História do disco
“A fome ensina a gente a caçar. A gente viu que a situação estava feia. Foi a época das metáforas. A gente falava por meio das metáforas. E o público entendia”, disse Ednardo, em entrevista para o blog de Augusto Diniz no site da revista ‘Carta Capital’. O cantor, que ganhou um piano aos cinco anos, foi arrebatado pela música desde então, não parou mais e acabou sendo um dos artistas fundamentais da música brasileira nos anos 1970.
Quando os pais descobriram que ele largaria o curso de Engenharia Química a dois meses da formatura e um emprego na Petrobras, desses de ficar a vida inteira e garantir estabilidade e uma boa aposentadoria, eles não ficaram nada satisfeitos. Mas José Ednardo Soares Costa Sousa parecia estar destinado a fazer música desde a infância, talento aprimorado ainda na adolescência com aulas particulares. Ainda aprendeu a tocar violão sozinho e, aos 23 anos, já era um músico quase completo.

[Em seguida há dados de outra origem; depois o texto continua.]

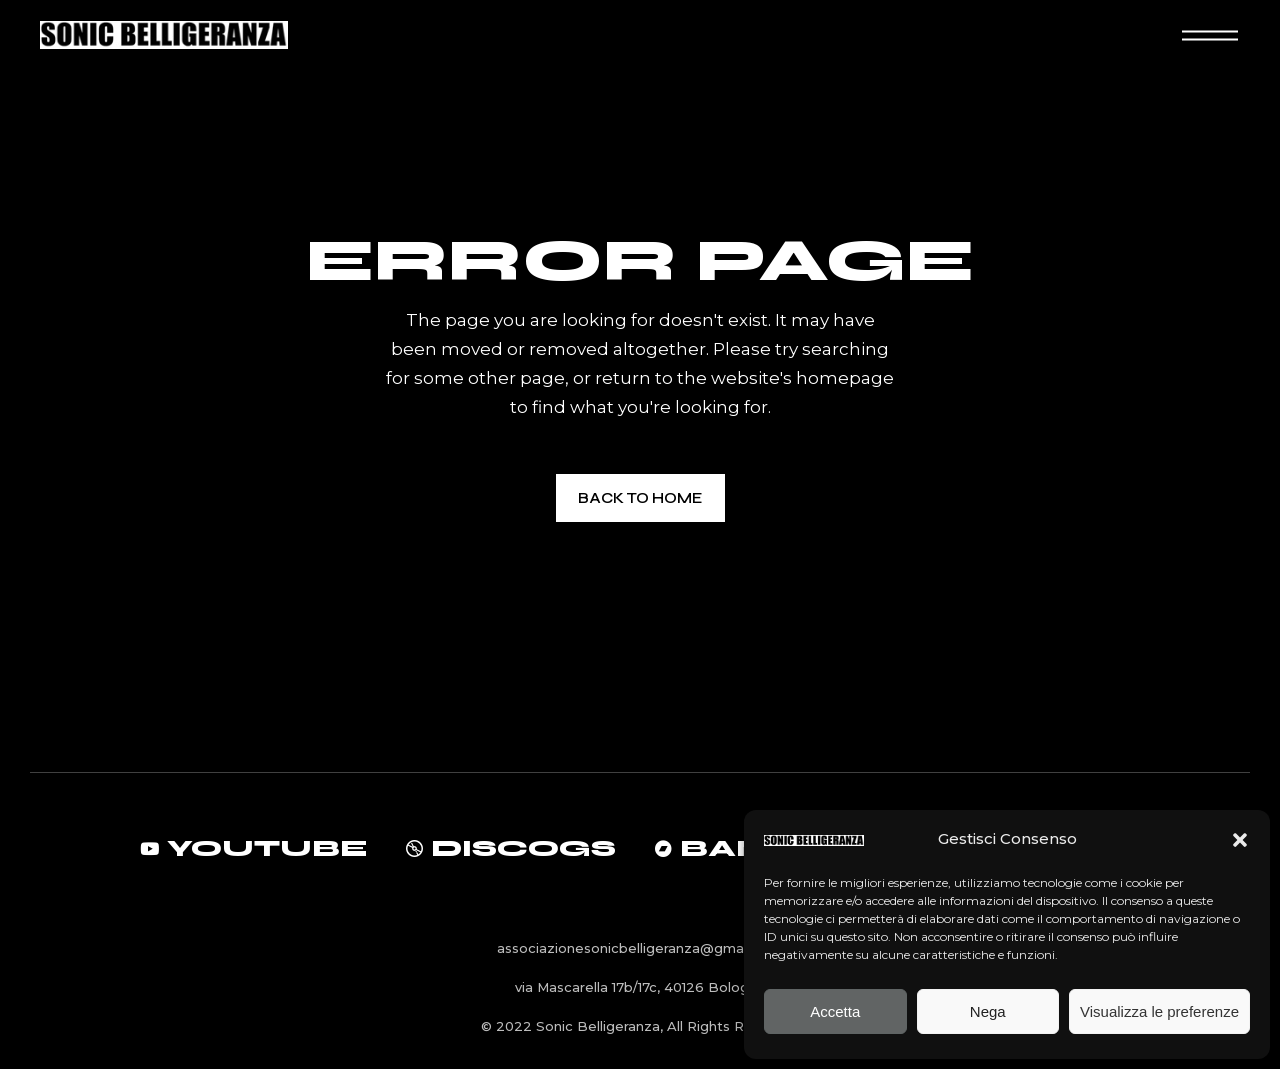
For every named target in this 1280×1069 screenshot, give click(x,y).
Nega (988, 1011)
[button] (1240, 840)
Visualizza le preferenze (1159, 1011)
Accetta (835, 1011)
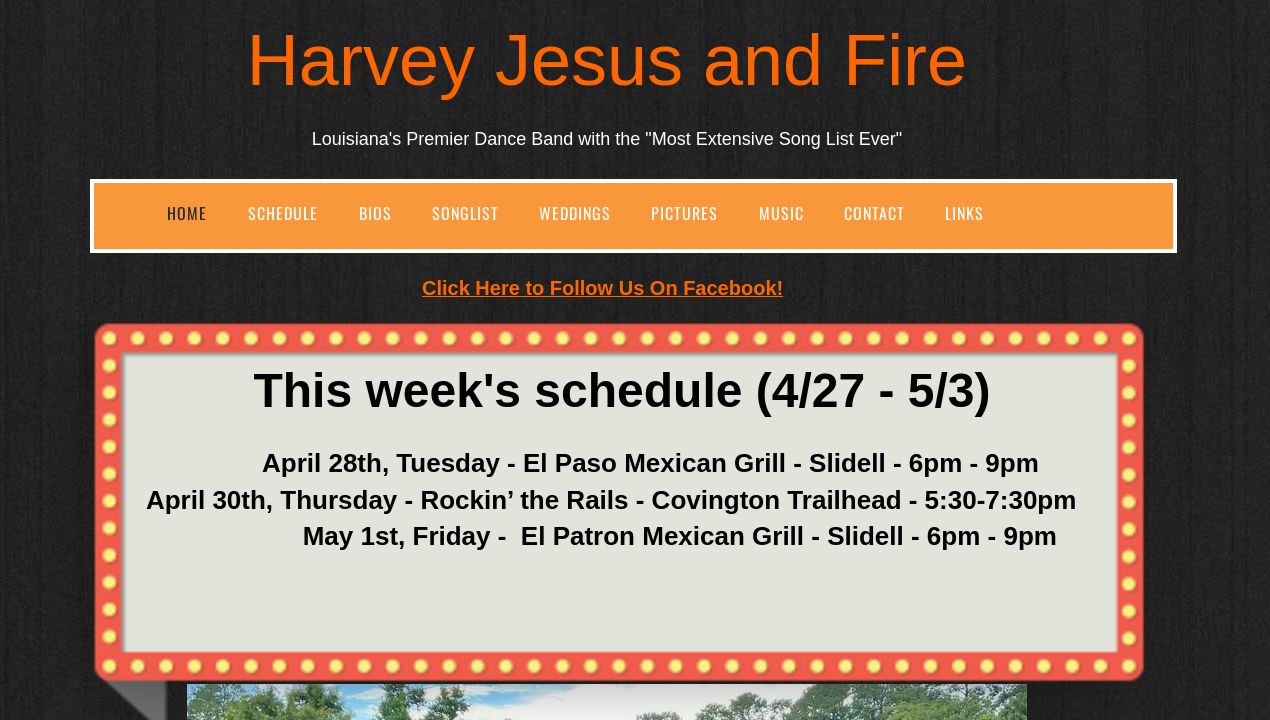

Ao começar a tocar na noite, conheceu uma série de artistas da mesma idade no Bar do Anísio, no bairro do Mucuripe, em Fortaleza. Fausto Nilo, Augusto Pontes, Fagner, Belchior, Amelinha, Rodger Rogério, Téti e Petrúcio Maia e Jorge Mello faziam parte dessa efervescência musical que transformou a vida da cidade e deles próprios em um futuro não muito distante, com muito encorajamento, compartilhamento de histórias e, principalmente, música.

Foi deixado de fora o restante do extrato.